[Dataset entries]
--- START ---

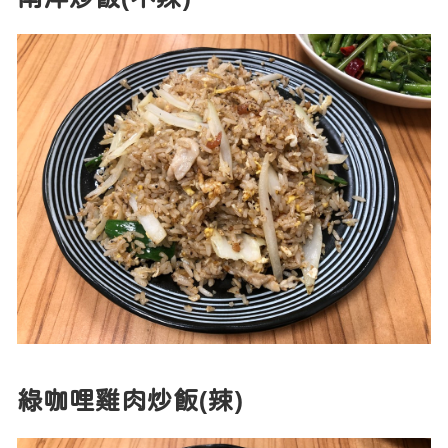
綠咖哩雞肉炒飯(辣)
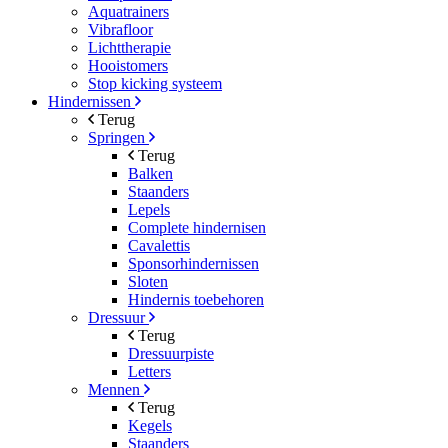
Aquatrainers
Vibrafloor
Lichttherapie
Hooistomers
Stop kicking systeem
Hindernissen
Terug
Springen
Terug
Balken
Staanders
Lepels
Complete hindernisen
Cavalettis
Sponsorhindernissen
Sloten
Hindernis toebehoren
Dressuur
Terug
Dressuurpiste
Letters
Mennen
Terug
Kegels
Staanders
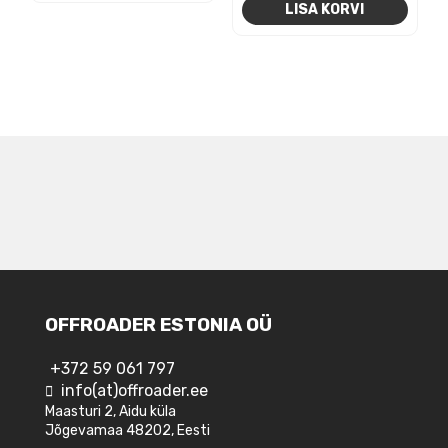
LISA KORVI
2153,74
on:
1590,
NAVIGEERIMINE
OFFROADER ESTONIA OÜ
+372 59 061 797
info(at)offroader.ee
Maasturi 2, Aidu küla
Jõgevamaa 48202, Eesti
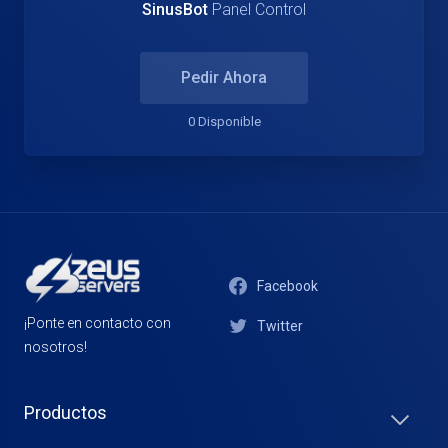
SinusBot
Panel Control
Pedir Ahora
0 Disponible
Facebook
¡Ponte en contacto con
Twitter
nosotros!
Productos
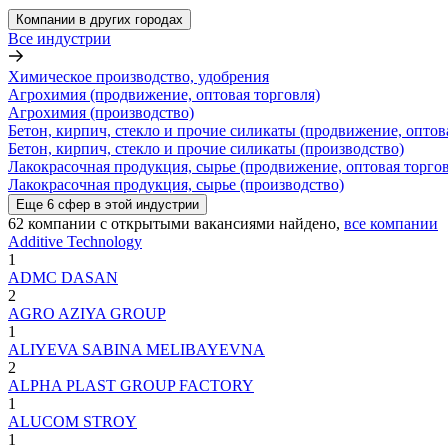
Компании в других городах
Все индустрии
Химическое производство, удобрения
Агрохимия (продвижение, оптовая торговля)
Агрохимия (производство)
Бетон, кирпич, стекло и прочие силикаты (продвижение, оптов
Бетон, кирпич, стекло и прочие силикаты (производство)
Лакокрасочная продукция, сырье (продвижение, оптовая торгов
Лакокрасочная продукция, сырье (производство)
Еще
6
сфер
в этой индустрии
62
компании с открытыми вакансиями
найдено,
все компании
Additive Technology
1
ADMC DASAN
2
AGRO AZIYA GROUP
1
ALIYEVA SABINA MELIBAYEVNA
2
ALPHA PLAST GROUP FACTORY
1
ALUCOM STROY
1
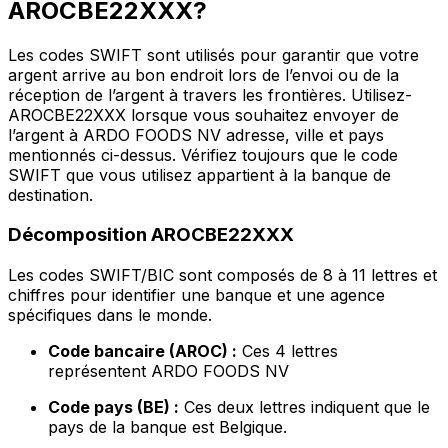
AROCBE22XXX?
Les codes SWIFT sont utilisés pour garantir que votre
argent arrive au bon endroit lors de l’envoi ou de la
réception de l’argent à travers les frontières. Utilisez-
AROCBE22XXX lorsque vous souhaitez envoyer de
l’argent à ARDO FOODS NV adresse, ville et pays
mentionnés ci-dessus. Vérifiez toujours que le code
SWIFT que vous utilisez appartient à la banque de
destination.
Décomposition AROCBE22XXX
Les codes SWIFT/BIC sont composés de 8 à 11 lettres et
chiffres pour identifier une banque et une agence
spécifiques dans le monde.
Code bancaire (AROC) :
Ces 4 lettres
représentent ARDO FOODS NV
Code pays (BE) :
Ces deux lettres indiquent que le
pays de la banque est Belgique.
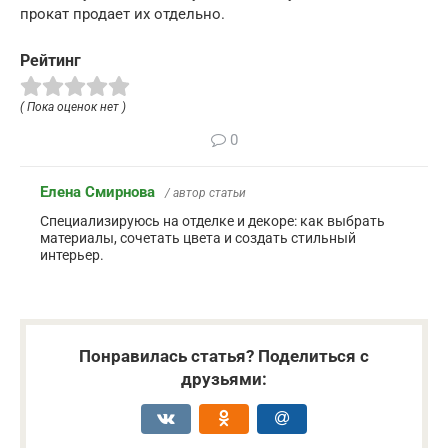
прокат продает их отдельно.
Рейтинг
( Пока оценок нет )
0
Елена Смирнова
/ автор статьи
Специализируюсь на отделке и декоре: как выбрать
материалы, сочетать цвета и создать стильный
интерьер.
Понравилась статья? Поделиться с
друзьями:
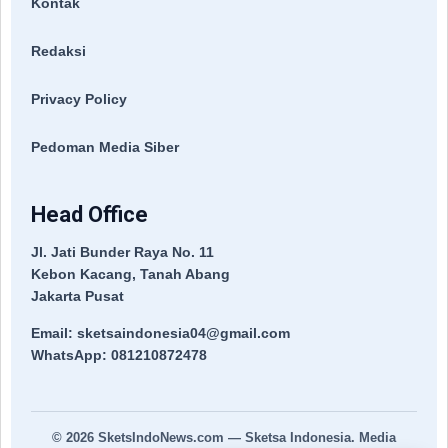
Kontak
Redaksi
Privacy Policy
Pedoman Media Siber
Head Office
Jl. Jati Bunder Raya No. 11
Kebon Kacang, Tanah Abang
Jakarta Pusat
Email: sketsaindonesia04@gmail.com
WhatsApp: 081210872478
© 2026
SketsIndoNews.com
— Sketsa Indonesia. Media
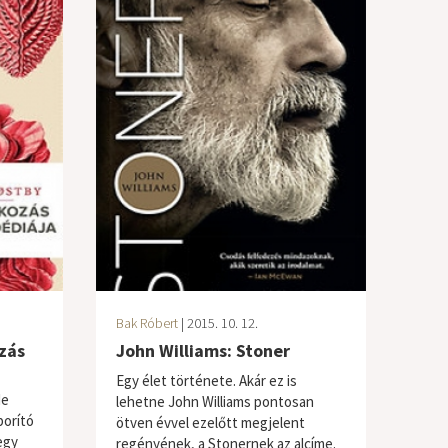
Bak Róbert
| 2015. 10. 12.
zás
John Williams: Stoner
Egy élet története. Akár ez is
de
lehetne John Williams pontosan
borító
ötven évvel ezelőtt megjelent
egy
regényének, a Stonernek az alcíme.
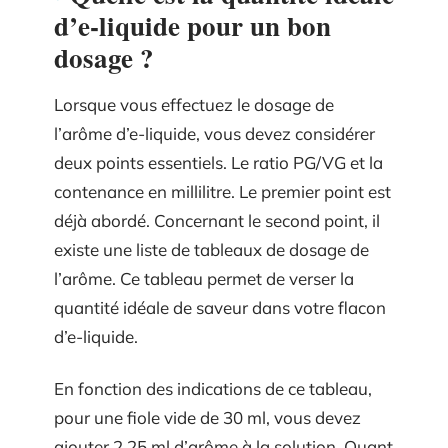
d’e-liquide pour un bon
dosage ?
Lorsque vous effectuez le dosage de
l’arôme d’e-liquide, vous devez considérer
deux points essentiels. Le ratio PG/VG et la
contenance en millilitre. Le premier point est
déjà abordé. Concernant le second point, il
existe une liste de tableaux de dosage de
l’arôme. Ce tableau permet de verser la
quantité idéale de saveur dans votre flacon
d’e-liquide.
En fonction des indications de ce tableau,
pour une fiole vide de 30 ml, vous devez
ajouter 2,25 ml d’arôme à la solution. Quant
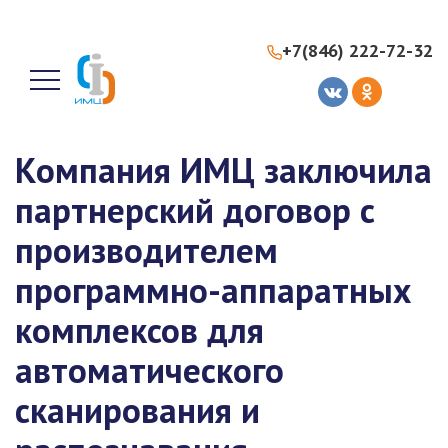
+7(846) 222-72-32
Компания ИМЦ заключила
партнерский договор с
производителем
программно-аппаратных
комплексов для
автоматического
сканирования и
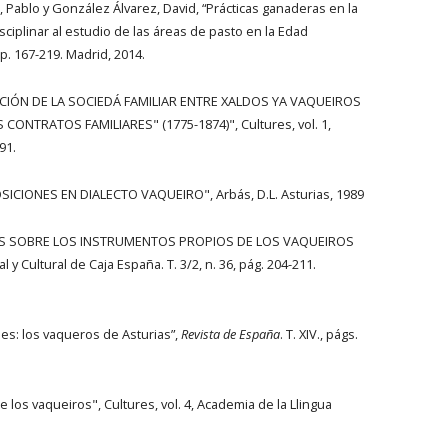
Pablo y González Álvarez, David, “Prácticas ganaderas en la
sciplinar al estudio de las áreas de pasto en la Edad
 pp. 167-219. Madrid, 2014.
UCIÓN DE LA SOCIEDÁ FAMILIAR ENTRE XALDOS YA VAQUEIROS
ONTRATOS FAMILIARES" (1775-1874)", Cultures, vol. 1,
91.
ICIONES EN DIALECTO VAQUEIRO", Arbás, D.L. Asturias, 1989
OTAS SOBRE LOS INSTRUMENTOS PROPIOS DE LOS VAQUEIROS
 y Cultural de Caja España. T. 3/2, n. 36, pág. 204-211.
les: los vaqueros de Asturias”,
Revista de España
. T. XIV., págs.
los vaqueiros", Cultures, vol. 4, Academia de la Llingua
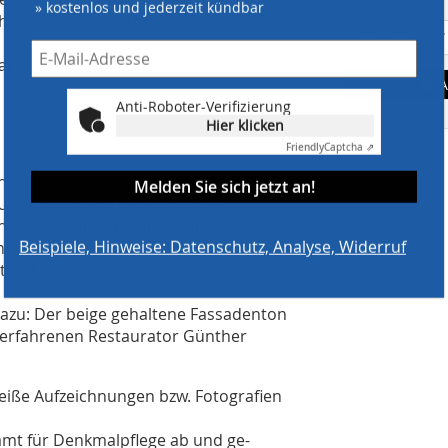
» kostenlos und jederzeit kündbar
hierfür günstige KfW-Kredite, zum
ar.
A
Anti-Roboter-Verifizierung
Hier klicken
Friendly
Captcha ⇗
nnen und Feingefühl. Sowohl das
Melden Sie sich jetzt an!
Untergrund-vorbereitung, das
und die gesamten Außen- und
Beispiele, Hinweise: Datenschutz, Analyse, Widerruf
sene Neuburger Betrieb „Neuburger
t viel Gefühl und Umsicht seinen
s dazu: Der beige gehaltene Fassadenton
erfahrenen Restaurator Günther
iße Aufzeichnungen bzw. Fotografien
amt für Denkmalpflege ab und ge-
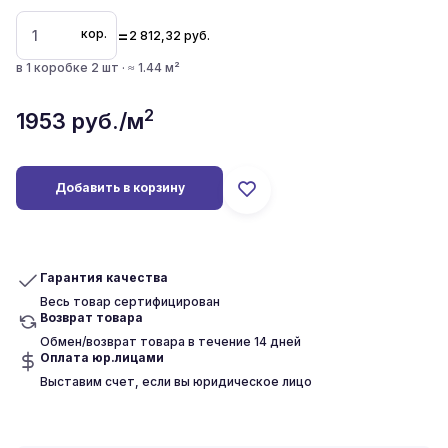
=
кор.
2 812,32
руб.
в 1 коробке 2 шт · ≈ 1.44 м²
2
1953
руб./м
Добавить в корзину
Гарантия качества
Весь товар сертифицирован
Возврат товара
Обмен/возврат товара в течение 14 дней
Оплата юр.лицами
Выставим счет, если вы юридическое лицо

--- END ---

EXERCISE: Using the records above, repeat exactly the run of lines that starts with the line with "прокат продает их отдельно." and goes on through the line with "Lorsque vous effectuez le dosage de"; omit each picture.

OUTPUT BELOW:
прокат продает их отдельно.
Рейтинг
( Пока оценок нет )
0
Елена Смирнова
/ автор статьи
Специализируюсь на отделке и декоре: как выбрать
материалы, сочетать цвета и создать стильный
интерьер.
Понравилась статья? Поделиться с
друзьями:
Kontak
Redaksi
Privacy Policy
Pedoman Media Siber
Head Office
Jl. Jati Bunder Raya No. 11
Kebon Kacang, Tanah Abang
Jakarta Pusat
Email: sketsaindonesia04@gmail.com
WhatsApp: 081210872478
© 2026
SketsIndoNews.com
— Sketsa Indonesia. Media
Bak Róbert
| 2015. 10. 12.
zás
John Williams: Stoner
Egy élet története. Akár ez is
de
lehetne John Williams pontosan
borító
ötven évvel ezelőtt megjelent
egy
regényének, a Stonernek az alcíme.
d’e-liquide pour un bon
dosage ?
Lorsque vous effectuez le dosage de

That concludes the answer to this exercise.